**WORK REQUEST**
Transcribe the listing precisely, entry by entry.

**DATA TO PROCESS**
- Opening Delimiter -
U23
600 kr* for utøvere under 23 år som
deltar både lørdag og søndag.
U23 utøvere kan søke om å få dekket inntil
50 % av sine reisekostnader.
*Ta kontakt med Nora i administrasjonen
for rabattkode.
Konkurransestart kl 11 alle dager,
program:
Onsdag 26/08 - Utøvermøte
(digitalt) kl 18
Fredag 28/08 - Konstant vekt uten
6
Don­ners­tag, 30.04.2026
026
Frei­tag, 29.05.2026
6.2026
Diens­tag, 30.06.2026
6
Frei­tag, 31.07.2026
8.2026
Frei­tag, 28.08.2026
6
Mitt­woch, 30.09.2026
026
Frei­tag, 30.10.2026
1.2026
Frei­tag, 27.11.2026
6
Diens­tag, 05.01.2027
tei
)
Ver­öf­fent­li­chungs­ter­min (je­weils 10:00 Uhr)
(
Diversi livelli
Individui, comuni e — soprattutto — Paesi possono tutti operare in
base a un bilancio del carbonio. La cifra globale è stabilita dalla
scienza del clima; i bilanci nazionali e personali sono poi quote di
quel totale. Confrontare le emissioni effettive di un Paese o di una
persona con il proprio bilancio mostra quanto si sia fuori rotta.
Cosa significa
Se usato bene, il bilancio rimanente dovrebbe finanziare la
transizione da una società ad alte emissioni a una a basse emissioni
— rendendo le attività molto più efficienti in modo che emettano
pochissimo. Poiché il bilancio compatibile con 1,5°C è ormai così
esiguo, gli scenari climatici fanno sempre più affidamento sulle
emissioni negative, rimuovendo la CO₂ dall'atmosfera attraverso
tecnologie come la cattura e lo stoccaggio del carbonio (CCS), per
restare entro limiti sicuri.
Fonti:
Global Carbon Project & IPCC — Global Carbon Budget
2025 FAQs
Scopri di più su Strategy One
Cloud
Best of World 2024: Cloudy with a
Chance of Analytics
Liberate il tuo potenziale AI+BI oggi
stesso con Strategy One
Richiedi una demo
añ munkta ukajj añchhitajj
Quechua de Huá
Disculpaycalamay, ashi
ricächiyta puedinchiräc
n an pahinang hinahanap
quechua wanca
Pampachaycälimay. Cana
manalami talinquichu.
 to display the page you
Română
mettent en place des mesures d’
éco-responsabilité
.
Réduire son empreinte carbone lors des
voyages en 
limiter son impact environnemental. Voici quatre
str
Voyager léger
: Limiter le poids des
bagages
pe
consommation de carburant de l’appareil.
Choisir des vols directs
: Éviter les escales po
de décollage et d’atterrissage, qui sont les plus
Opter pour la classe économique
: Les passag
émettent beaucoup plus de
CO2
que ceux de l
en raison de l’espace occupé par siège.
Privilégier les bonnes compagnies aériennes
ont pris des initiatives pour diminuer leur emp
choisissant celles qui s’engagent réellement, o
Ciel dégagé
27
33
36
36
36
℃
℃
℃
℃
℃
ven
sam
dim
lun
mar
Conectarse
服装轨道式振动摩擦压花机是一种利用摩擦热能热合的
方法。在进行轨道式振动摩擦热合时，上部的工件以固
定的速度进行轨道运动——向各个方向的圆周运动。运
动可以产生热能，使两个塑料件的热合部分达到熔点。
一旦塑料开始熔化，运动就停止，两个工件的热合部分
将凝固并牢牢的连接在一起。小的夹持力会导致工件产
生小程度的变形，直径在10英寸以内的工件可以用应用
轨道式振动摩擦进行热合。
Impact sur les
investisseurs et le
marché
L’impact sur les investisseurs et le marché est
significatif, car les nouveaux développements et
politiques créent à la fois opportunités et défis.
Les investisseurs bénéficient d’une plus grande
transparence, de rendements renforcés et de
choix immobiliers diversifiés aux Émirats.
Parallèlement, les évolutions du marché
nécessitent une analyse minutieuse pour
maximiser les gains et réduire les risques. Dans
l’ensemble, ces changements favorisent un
- Closing Delimiter -
**RESPONSE AREA**
U23
600 kr* for utøvere under 23 år som
deltar både lørdag og søndag.
U23 utøvere kan søke om å få dekket inntil
50 % av sine reisekostnader.
*Ta kontakt med Nora i administrasjonen
for rabattkode.
Konkurransestart kl 11 alle dager,
program:
Onsdag 26/08 - Utøvermøte
(digitalt) kl 18
Fredag 28/08 - Konstant vekt uten
6
Don­ners­tag, 30.04.2026
026
Frei­tag, 29.05.2026
6.2026
Diens­tag, 30.06.2026
6
Frei­tag, 31.07.2026
8.2026
Frei­tag, 28.08.2026
6
Mitt­woch, 30.09.2026
026
Frei­tag, 30.10.2026
1.2026
Frei­tag, 27.11.2026
6
Diens­tag, 05.01.2027
tei
)
Ver­öf­fent­li­chungs­ter­min (je­weils 10:00 Uhr)
(
Diversi livelli
Individui, comuni e — soprattutto — Paesi possono tutti operare in
base a un bilancio del carbonio. La cifra globale è stabilita dalla
scienza del clima; i bilanci nazionali e personali sono poi quote di
quel totale. Confrontare le emissioni effettive di un Paese o di una
persona con il proprio bilancio mostra quanto si sia fuori rotta.
Cosa significa
Se usato bene, il bilancio rimanente dovrebbe finanziare la
transizione da una società ad alte emissioni a una a basse emissioni
— rendendo le attività molto più efficienti in modo che emettano
pochissimo. Poiché il bilancio compatibile con 1,5°C è ormai così
esiguo, gli scenari climatici fanno sempre più affidamento sulle
emissioni negative, rimuovendo la CO₂ dall'atmosfera attraverso
tecnologie come la cattura e lo stoccaggio del carbonio (CCS), per
restare entro limiti sicuri.
Fonti:
Global Carbon Project & IPCC — Global Carbon Budget
2025 FAQs
Scopri di più su Strategy One
Cloud
Best of World 2024: Cloudy with a
Chance of Analytics
Liberate il tuo potenziale AI+BI oggi
stesso con Strategy One
Richiedi una demo
añ munkta ukajj añchhitajj
Quechua de Huá
Disculpaycalamay, ashi
ricächiyta puedinchiräc
n an pahinang hinahanap
quechua wanca
Pampachaycälimay. Cana
manalami talinquichu.
 to display the page you
Română
mettent en place des mesures d’
éco-responsabilité
.
Réduire son empreinte carbone lors des
voyages en 
limiter son impact environnemental. Voici quatre
str
Voyager léger
: Limiter le poids des
bagages
pe
consommation de carburant de l’appareil.
Choisir des vols directs
: Éviter les escales po
de décollage et d’atterrissage, qui sont les plus
Opter pour la classe économique
: Les passag
émettent beaucoup plus de
CO2
que ceux de l
en raison de l’espace occupé par siège.
Privilégier les bonnes compagnies aériennes
ont pris des initiatives pour diminuer leur emp
choisissant celles qui s’engagent réellement, o
Ciel dégagé
27
33
36
36
36
℃
℃
℃
℃
℃
ven
sam
dim
lun
mar
Conectarse
服装轨道式振动摩擦压花机是一种利用摩擦热能热合的
方法。在进行轨道式振动摩擦热合时，上部的工件以固
定的速度进行轨道运动——向各个方向的圆周运动。运
动可以产生热能，使两个塑料件的热合部分达到熔点。
一旦塑料开始熔化，运动就停止，两个工件的热合部分
将凝固并牢牢的连接在一起。小的夹持力会导致工件产
生小程度的变形，直径在10英寸以内的工件可以用应用
轨道式振动摩擦进行热合。
Impact sur les
investisseurs et le
marché
L’impact sur les investisseurs et le marché est
significatif, car les nouveaux développements et
politiques créent à la fois opportunités et défis.
Les investisseurs bénéficient d’une plus grande
transparence, de rendements renforcés et de
choix immobiliers diversifiés aux Émirats.
Parallèlement, les évolutions du marché
nécessitent une analyse minutieuse pour
maximiser les gains et réduire les risques. Dans
l’ensemble, ces changements favorisent un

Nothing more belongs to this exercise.